In Memoriam: Carmine Infantino

As a youngster, Carmine Infantino struggled to break into comics around the demands of his school schedule, making a number of sales and working on a variety of titles for different publishers including Hillman Periodicals, Fawcett, Holyoke, and DC Comics. He also worked for Joe Simon and Jack Kirby's Prize Comics during his early days. When editor Julius Schwartz paired him with writer Robert Kanigher on a revival of the Golden Age superhero The Flash in Showcase #4, though, lightning struck more than just the main character.

The legendary artist, art director and publisher passed away Thursday, April 4, 2013, less than two months before his 88th birthday.

“Like many other comic book fans my age (and many who came after), I grew up on Carmine’s Flash. His linear style of art, which certainly increased over the years, lent itself to the fast-moving action of Barry Allen’s adventures and really helped pull readers in,” said Steve Geppi, President and CEO of Diamond Comic Distributors. “He was a good paisano, and while I am saddened by our loss, I am thankful for the rich and lasting legacy of storytelling he leaves behind.”

"Carmine was a unique talent in comics history: one of the most refined artists of the Golden Age, the artist who launched the Silver Age, the artist who won the fan awards as they were first launched, the designer of many of DC's most memorable covers, an editorial leader who launched a wave of experiments and the only artist ever to lead the #1 comics publisher. He had a sharp eye, a willingness to take chances on people and ideas, and I'm honored to have served my apprentince years at his DC," said former DC Comics President and Publisher Paul Levitz.

“Carmine Infantino was a tremendous force for innovation in the comic book industry. From co-creating the Silver Age Flash to giving the go-ahead for Jack Kirby’s Fourth World titles, he was frequently an engine for change. He helped make the first meeting of Superman and Spider-Man possible, and later drew a number of now-beloved issues of Star Wars for Marvel. I was glad to have his work on the cover of The Overstreet Comic Book Price Guide, and I suspect his influence will last in our industry for a very long time,” said author and publisher Robert M. Overstreet.

Showing his illustration and design talents on characters ranging from the science fiction adventurer Adam Strange to serious superhero Batman to somewhat silly hero Elongated Man, Infantino became DC's Art Director, Editorial Director and eventually Publisher, supervising among other things the first Marvel - DC crossover, Superman vs. The Amazing Spider-Man. Following his staff tenure, he returned to work as a freelancer, illustrating Star Wars, Nova, and Spider-Woman for Marvel and various others for DC.
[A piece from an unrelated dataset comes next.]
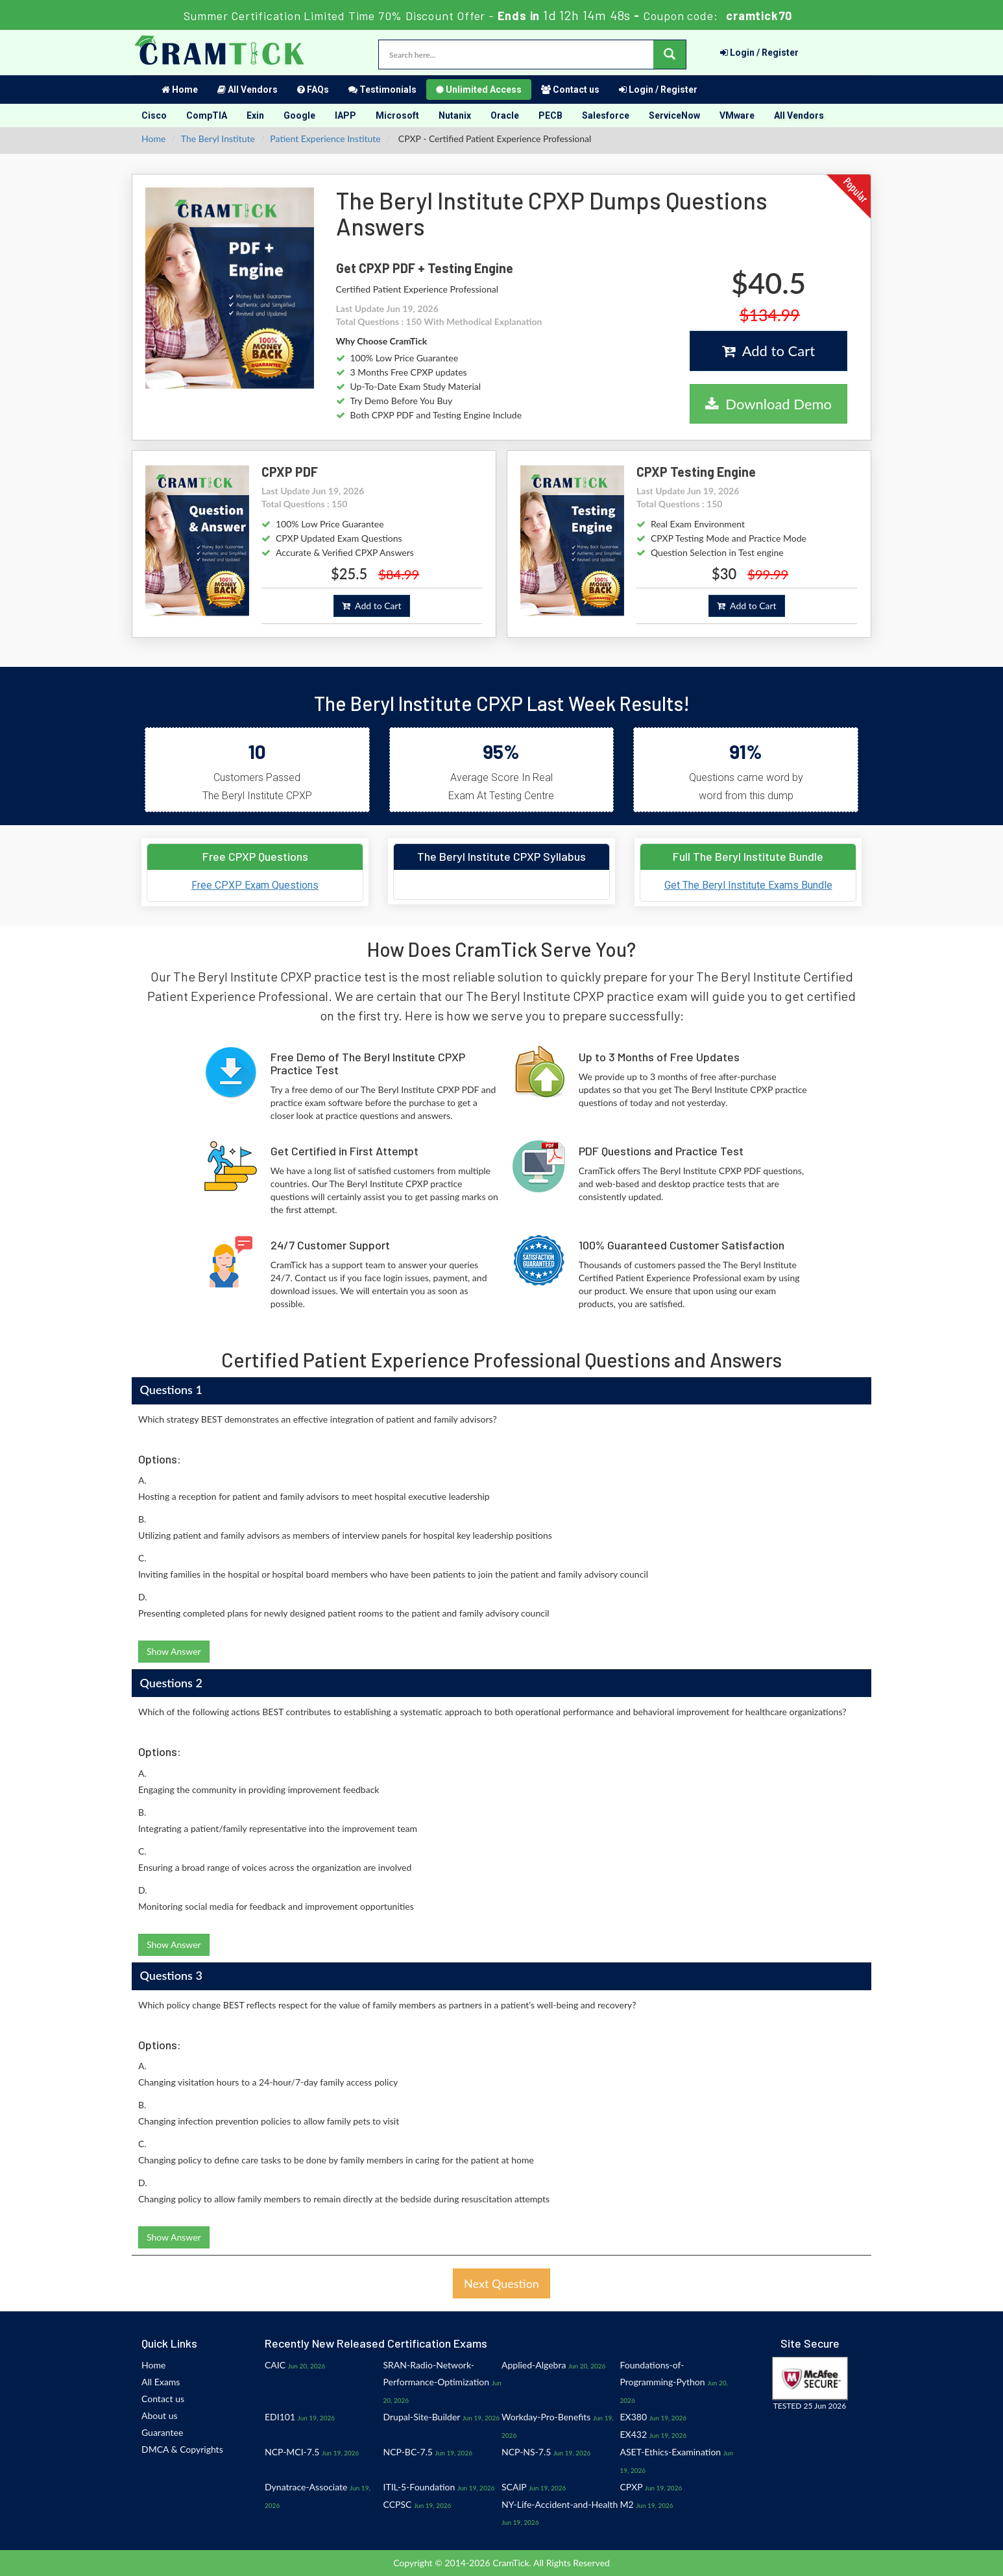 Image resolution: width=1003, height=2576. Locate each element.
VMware (737, 115)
As with man of the greats, it’s difficult to measure their impact solely in terms of their own work on the printed page. Often is their impact on others by which their true measure is taken.

“So sad to learn of the passing of another comic book legend. Carmine Infantino was one of the great influential artists in the history of the medium and I will always look upon his Adam Strange, Flash and Space Museum stories as wondrous examples of fantasy made even more magical at the hands of a master. RIP, Carmine,” artist George Pérez posted on his Facebook page.
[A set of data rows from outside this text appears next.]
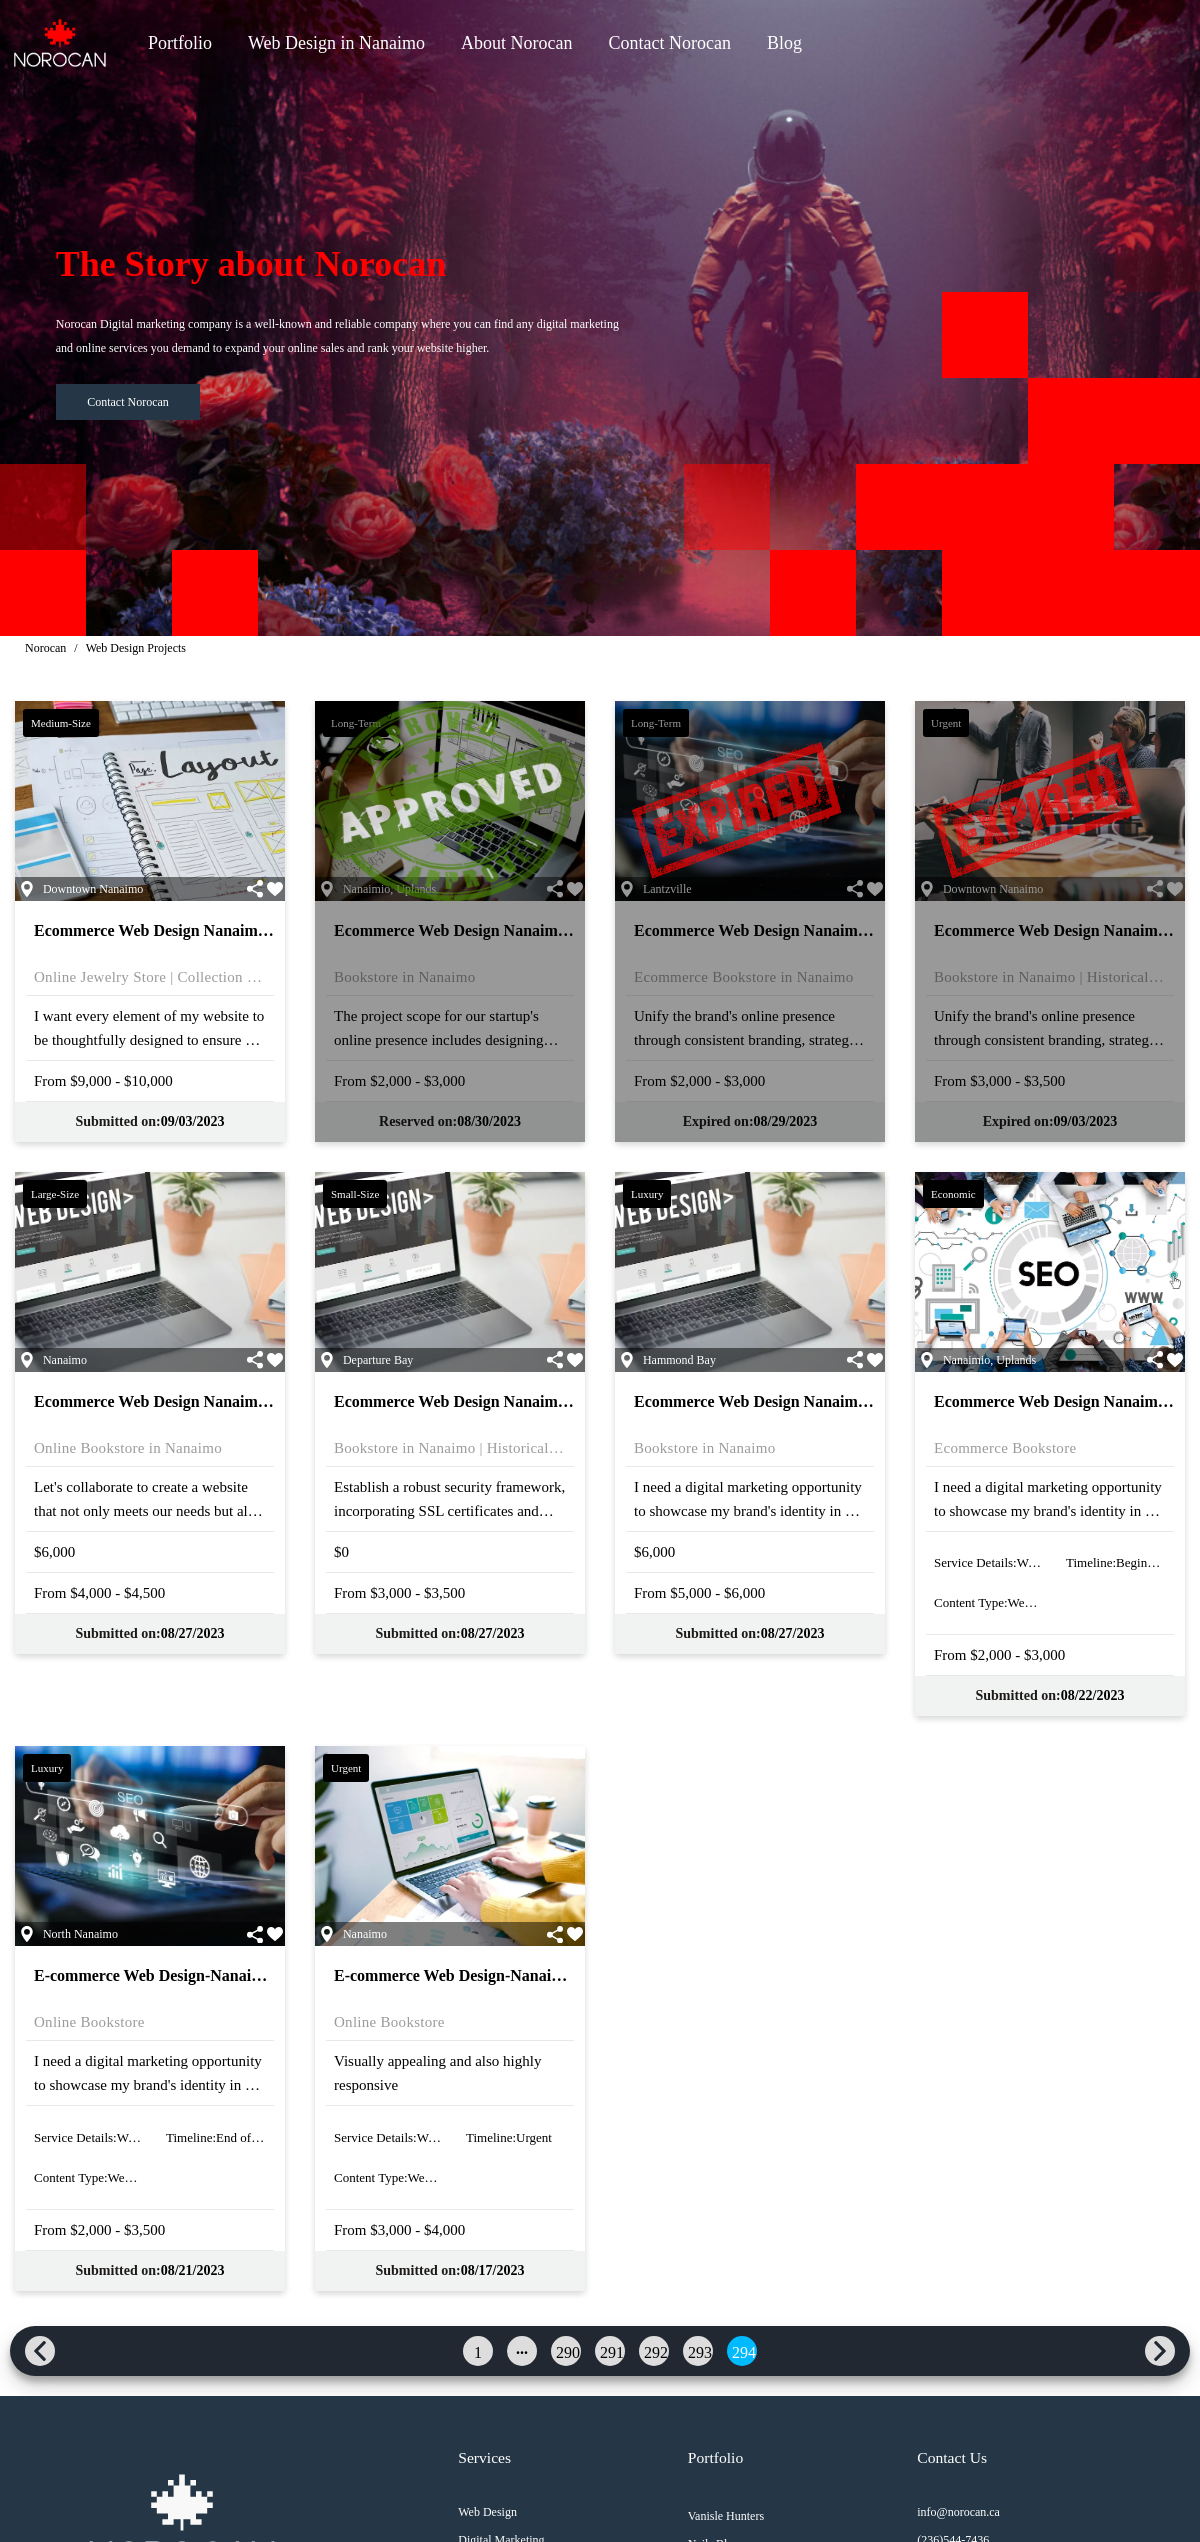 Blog (784, 43)
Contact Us (949, 2458)
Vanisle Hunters (723, 2516)
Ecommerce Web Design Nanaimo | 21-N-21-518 (197, 1401)
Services (482, 2458)
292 (656, 2352)
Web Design (485, 2512)
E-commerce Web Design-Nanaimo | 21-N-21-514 (201, 1975)
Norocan (45, 648)
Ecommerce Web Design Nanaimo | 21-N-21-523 (197, 930)
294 (744, 2352)
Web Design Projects (136, 648)
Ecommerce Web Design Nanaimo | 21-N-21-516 (797, 1401)
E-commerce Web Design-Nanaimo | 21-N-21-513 (501, 1975)
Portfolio (180, 43)
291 (612, 2352)
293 (700, 2352)
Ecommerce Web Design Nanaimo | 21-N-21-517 (497, 1401)
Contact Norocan (670, 43)
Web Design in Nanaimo (336, 43)
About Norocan (516, 43)
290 (568, 2352)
“Carmine was one of the first comics artists whose style I could recognize on sight, back as the regular artist on Marvel's Star Wars book,” posed Star Wars writer John Jackson Miller.

“When you think of the definitive Flash, you think of Carmine’s brilliant work. His innovations with speed lines, ways of delineating super-speed in a panel made Flash just so much fun. Carmine will be sorely missed. My condolences to his family. We are all at a loss,” said Vincent Zurzolo, Chief Operating Officer of Metropolis Collectibles.

“I'm extremely sad to learn that DC artist, art director, and publisher Carmine Infantino has passed away today. He was interviewed and featured in our book The Batcave Companion. Carmine was the inspiration for my cover design of the upcoming issue of Noir City. Infantino was a legend in the comic book business, he redefined both Batman and The Flash and was DC's publisher when I was reading their comics as a kid,” writer-designer-historian Michael Kronenberg posted.

“The entire DC Entertainment family is saddened by the loss of Carmine Infantino,” said Diane Nelson, DC Entertainment President. “His contributions to the comics industry and to DC Comics in particular are immense and impossible to quantify. Our thoughts are with his family, friends and fans during this difficult time.”

Jim Lee, DC Entertainment Co-Publisher commented, “Carmine was a legend. The number of classic covers he created are innumerable. His influence, reach and impact is humbling and will always live on.”   

“There are few people in this world that have had as much of an impact on the industry as Carmine,” added DC Entertainment Co-Publisher Dan DiDio.  “He bridged both the Golden and Silver Ages of comics, shepherding in some of the most successful periods in our history and setting the course of our characters that is still seen today. He will be greatly missed, but his legacy will remain forever.”